The campaign will magnify the role of Ohio – a state that voted for Donald Trump by more than 8 percentage points over Joe Biden in 2020 – in the 2024 presidential campaign and the renewed battle for abortion rights surrounding it, as Republican candidates and members of Congress weigh federal legislation that would outlaw or severely restrict abortion access nationwide.
President Biden and Democratic candidates have signalled the central role that abortion rights protections will play in upcoming campaigns, alongside their warnings of a GOP-controlled White House and Congress legislating on abortion at the national level.

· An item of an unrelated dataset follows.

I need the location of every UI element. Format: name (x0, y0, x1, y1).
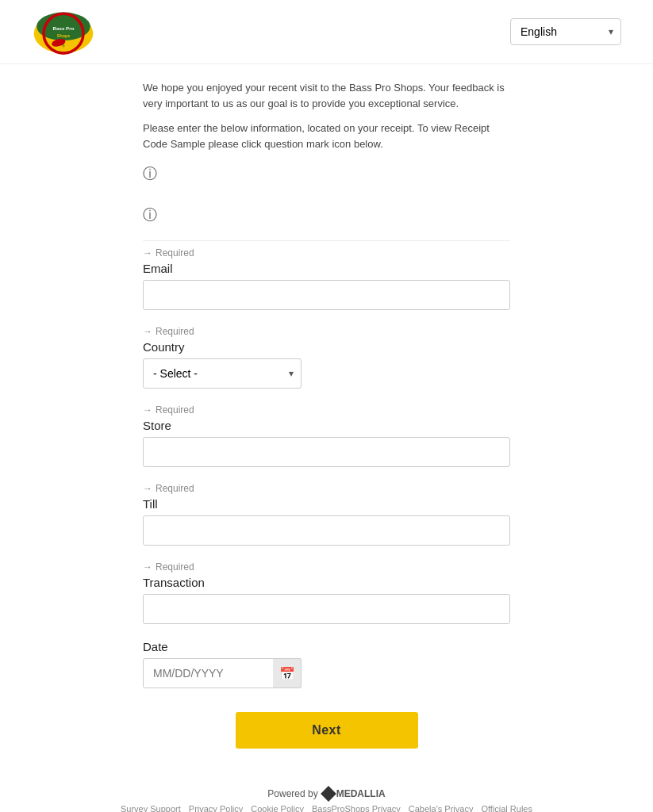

Last year, a record number of voters in Kansas – a state that Mr Biden lost by more than 15 percentage points in 2020 – turned out for an election to reject a Republican-drafted amendment that would strip abortion rights from the state’s constitution, the first test for abortion rights put directly to voters after the ruling in Dobbs v Jackson Women’s Health Organization.
That measure was shot down by nearly 20 percentage points, sending a resounding message that underscored the immense unpopularity of the Supreme Court’s decision.
The president has repeatedly invoked that election victory in remarks supporting abortion rights in the months that followed, stating that the Supreme Court “practically dared women in this country to go to the ballot box and restore the right to choose,” and that anti-abortion lawmakers vastly underestimated how Americans would respond.
Following the outcome in Kansas, Mr Biden pointed to the justices’ own writing in the Dobbs decision: “Women are not without electoral or political power.”
“They don’t have a clue about the power of American women,” he said. “In Kansas, they found out women and men did exercise their electoral political power with a record turnout.”